While the allocation of domestic gas to all CGD networks is a positive move, the immediate challenge of introducing uniform gas pricing for the segment still exists. Implementation of pooled gas pricing across the country is not a viable option, but this can be initiated in different areas. An example of such a model is the Taj Trapezium Zone, where gas prices are uniform. Thus, the solution lies in introducing a uniform pricing mechanism, which will ensure sustainability of the CGD business.
There is also a need to encourage the development of green corridors to incentivise CNG use by heavy vehicles plying on the highways. The PNGRB also needs to amend regulations regarding public safety. The current safety rules were formulated in 1947. According to these rules, gas cylinders are required to be tested and then refilled. However, these regulations are not appropriate for CNG cylinders as they are installed in cars where they cannot be inspected. Meanwhile, the weak gas supply scenario has increased the importance of extensive infrastructure. There is a need to develop large LNG import and regasification capacities at existing and upcoming terminals. However, infrastructure (LNG and/or transmission pipeline network) alone cannot guarantee successful CGD operations, there is also a need for creating an enthusiastic market.
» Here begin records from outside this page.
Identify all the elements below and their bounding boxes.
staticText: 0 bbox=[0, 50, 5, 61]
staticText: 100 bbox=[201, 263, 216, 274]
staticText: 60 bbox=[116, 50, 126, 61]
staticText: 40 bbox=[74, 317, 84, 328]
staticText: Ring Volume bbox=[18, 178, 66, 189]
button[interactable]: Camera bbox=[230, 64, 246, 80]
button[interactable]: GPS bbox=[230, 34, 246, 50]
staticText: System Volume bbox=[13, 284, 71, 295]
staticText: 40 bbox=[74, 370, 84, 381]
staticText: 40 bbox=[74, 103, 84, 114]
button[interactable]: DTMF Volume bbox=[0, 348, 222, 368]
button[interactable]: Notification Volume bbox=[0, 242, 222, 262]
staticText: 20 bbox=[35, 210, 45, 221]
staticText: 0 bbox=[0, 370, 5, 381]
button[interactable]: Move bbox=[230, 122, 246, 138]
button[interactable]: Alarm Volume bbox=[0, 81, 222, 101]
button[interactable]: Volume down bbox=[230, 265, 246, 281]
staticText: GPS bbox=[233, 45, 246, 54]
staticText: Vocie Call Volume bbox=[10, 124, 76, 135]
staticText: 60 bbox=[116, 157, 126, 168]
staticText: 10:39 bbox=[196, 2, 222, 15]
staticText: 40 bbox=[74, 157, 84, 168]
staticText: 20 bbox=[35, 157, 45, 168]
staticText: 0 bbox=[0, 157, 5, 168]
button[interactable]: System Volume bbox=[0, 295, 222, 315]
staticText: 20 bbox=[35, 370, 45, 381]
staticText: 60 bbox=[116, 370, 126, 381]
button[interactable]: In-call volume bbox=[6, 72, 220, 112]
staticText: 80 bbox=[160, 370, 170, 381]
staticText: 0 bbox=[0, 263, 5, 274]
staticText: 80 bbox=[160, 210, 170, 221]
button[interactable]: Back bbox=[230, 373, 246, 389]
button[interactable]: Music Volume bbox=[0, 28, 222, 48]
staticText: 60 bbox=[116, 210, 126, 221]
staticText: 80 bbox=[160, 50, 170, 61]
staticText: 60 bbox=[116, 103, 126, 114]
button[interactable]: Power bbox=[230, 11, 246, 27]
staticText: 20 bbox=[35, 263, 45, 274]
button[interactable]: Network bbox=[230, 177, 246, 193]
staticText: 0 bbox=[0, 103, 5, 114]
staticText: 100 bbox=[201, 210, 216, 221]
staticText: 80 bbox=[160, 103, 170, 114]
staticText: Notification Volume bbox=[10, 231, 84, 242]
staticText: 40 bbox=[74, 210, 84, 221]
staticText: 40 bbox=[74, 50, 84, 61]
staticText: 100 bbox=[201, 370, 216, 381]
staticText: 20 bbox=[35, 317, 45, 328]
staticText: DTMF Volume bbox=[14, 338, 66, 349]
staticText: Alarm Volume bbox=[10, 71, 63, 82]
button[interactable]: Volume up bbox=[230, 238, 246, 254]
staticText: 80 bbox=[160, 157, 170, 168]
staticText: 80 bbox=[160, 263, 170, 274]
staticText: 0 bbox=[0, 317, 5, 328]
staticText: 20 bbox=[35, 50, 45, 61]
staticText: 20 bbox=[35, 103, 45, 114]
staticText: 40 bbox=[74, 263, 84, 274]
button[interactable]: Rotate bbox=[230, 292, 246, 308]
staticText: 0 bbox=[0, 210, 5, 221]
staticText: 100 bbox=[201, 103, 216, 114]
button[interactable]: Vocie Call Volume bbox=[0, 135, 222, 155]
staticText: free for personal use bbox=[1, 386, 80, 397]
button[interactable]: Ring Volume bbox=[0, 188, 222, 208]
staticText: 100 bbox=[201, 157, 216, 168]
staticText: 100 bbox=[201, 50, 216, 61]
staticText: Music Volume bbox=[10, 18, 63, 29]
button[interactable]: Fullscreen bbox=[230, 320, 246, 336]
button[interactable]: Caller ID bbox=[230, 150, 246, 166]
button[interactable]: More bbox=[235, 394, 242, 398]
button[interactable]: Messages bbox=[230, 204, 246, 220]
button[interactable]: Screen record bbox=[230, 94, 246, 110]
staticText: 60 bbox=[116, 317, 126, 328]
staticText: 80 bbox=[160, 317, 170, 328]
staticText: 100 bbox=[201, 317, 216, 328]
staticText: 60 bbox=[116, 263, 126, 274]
Indraprastha Gas Limited (IGL), the leading CGD operator in India, caters to the world’s largest fleet of CNG-based passenger buses. There are a number of areas that present significant growth opportunities for the CGD segment. PNGRB’s “Vision 2030, Natural Gas Infrastructure in India” report envisages that the share of natural gas in India’s energy mix would increase from 10 per cent at present to 20 per cent in 2025 and 30 per cent in 2030.
The report also projects that the demand for natural gas would increase at a compound annual growth rate of 6.8 per cent from 242.6 mmscmd in 2012-13 to 746 million standard cubic metres per day (mmscmd) in 2029-30 and the CGD segment’s contribution to this demand volume is expected to increase from 6 per cent at present to 11 per cent by 2029-30.
There are several characteristics of the Indian transport market that translate into lucrative growth opportunities for the CGD segment. These are as follows:
- India still has a low vehicular usage level of around 117 vehicles per 1,000 persons.
- The dependence on petrol and diesel is still around 96 per cent.
- There exists a significant potential for converting two-wheelers to CNG mode.
- New technologies such as those implemented in the European and American markets can be introduced for natural gas vehicles in India as well. For instance, LNG can be used as fuel in heavy duty vehicles (trucks), railway locomotives and buses.
Meanwhile, the recent government policy to allocate 100 per cent gas to meet the CNG and PNG demand in the domestic market will not only improve the sustainability prospect of the CGD segment but also provide a boost to segment expansion. However, the expected increase in the price of domestic gas to $8.4 per mmBtu from April 2014 would adversely impact the competitiveness of CNG as compared to subsidised diesel, and of PNG as compared to subsidised domestic LPG.
In terms of the challenges being faced by the segment, gas sourcing and gas market economics are key areas of concern. There is an urgent need to address the issue of escalating gas prices to ensure that gas remains competitive as compared to other fuels.
In addition, the scarcity of land for setting up CNG stations, excessive road restoration activities leading to third-party damages and limited availability of agencies for CNG cylinder testing are some of the infrastructural constraints limiting CGD growth. Other issues that need to be dealt with include regulatory uncertainty, shortage of skilled manpower and vendor development.